The Public Policy Fund at Penn State Behrend will host an online panel discussion on March 24 with faculty at the Kyiv School of Economics, including the school’s president, who continues to teach, even while his country is at war.
The president, Tymofiy Mylovanov, a former minister of Economic Development, Trade and Agriculture for Ukraine, had to cut short a similar program hosted by UCLA on March 16. His talk was interrupted by air-raid sirens.
“Guys, I’m sorry,” he said. “I have to evacuate. There is an attack coming.”

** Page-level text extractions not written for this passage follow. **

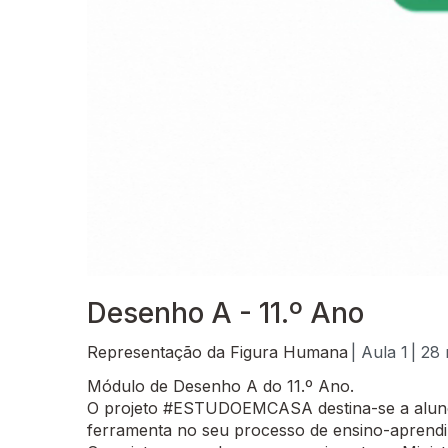
Desenho A - 11.º Ano
Representação da Figura Humana
| Aula 1
| 28
Módulo de Desenho A do 11.º Ano.
O projeto #ESTUDOEMCASA destina-se a alunos
ferramenta no seu processo de ensino-aprend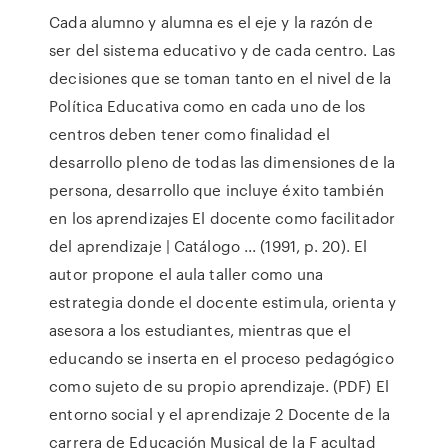
Cada alumno y alumna es el eje y la razón de
ser del sistema educativo y de cada centro. Las
decisiones que se toman tanto en el nivel de la
Política Educativa como en cada uno de los
centros deben tener como finalidad el
desarrollo pleno de todas las dimensiones de la
persona, desarrollo que incluye éxito también
en los aprendizajes El docente como facilitador
del aprendizaje | Catálogo ... (1991, p. 20). El
autor propone el aula taller como una
estrategia donde el docente estimula, orienta y
asesora a los estudiantes, mientras que el
educando se inserta en el proceso pedagógico
como sujeto de su propio aprendizaje. (PDF) El
entorno social y el aprendizaje 2 Docente de la
carrera de Educación Musical de la F acultad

The program at Penn State Behrend is the fourth in a series of weekly teach-ins about the war in Ukraine. The program begins at 2 p.m. on Zoom, in the webinar format. You can join the conversation here.
Lena Surzhko Harned, assistant teaching professor of political science at Behrend, will moderate the panel discussion. In addition to her teaching, Surzhko Harned, an expert in the politics of Ukraine and the post-Soviet space, serves as a senior policy analyst at the Public Policy Fund, which is based in the School of Humanities and Social Sciences at Behrend. She has been featured in The Atlantic, The Philadelphia Inquirer, U.S. News and World Report and on NPR.

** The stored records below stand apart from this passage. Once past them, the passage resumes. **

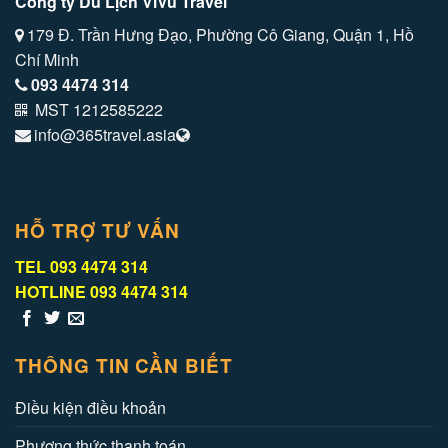
Công ty Du Lịch ViVu Travel
179 Đ. Trần Hưng Đạo, Phường Cô Giang, Quận 1, Hồ
Chí Minh
093 4474 314
MST 1212585222
info@365travel.asia
HỖ TRỢ TƯ VẤN
TEL
093 4474 314
HOTLINE
093 4474 314
THÔNG TIN CẦN BIẾT
Điều kiện điều khoản
Phương thức thanh toán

“In many ways, the Kyiv School of Economics has become the beacon of bravery, humanity and scholastic excellence,” she said. “The school and its faculty have been actively involved in fundraising for the humanitarian and defense needs of the country.

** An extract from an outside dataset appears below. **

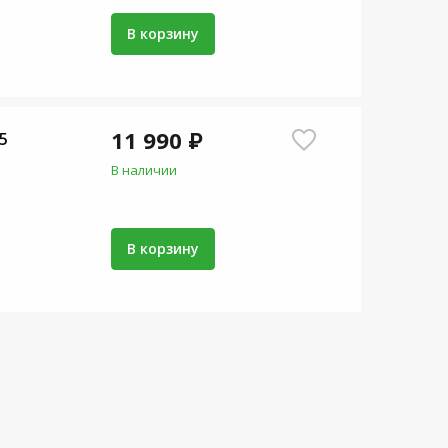
В корзину
11 990 ₽
5
В наличии
В корзину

“I want our University community to meet these incredible colleagues and hear Ukrainian voices, which are sadly often missing or flatly dismissed by the western media,” she said.
In addition to Mylovanov, the program will feature at least three other Ukrainian faculty members:
- Tymofii Brik, the head of sociological research at the Kyiv School of Economics
- Anna Bulakh, an expert on international security and technology and a member of the Hybrid Warfare Task Force in Kyiv
- Oleg Nivievskyi, a coordinator of the UaFoodTrade research project, a partnership with the Leibniz Institute of Agricultural Development in Transition Economies
The program will begin with an update on the situation in Ukraine, and with first-person accounts of the current conditions in Kyiv. The group will then discuss the security, economic and humanitarian implications of the war, which began Feb. 24.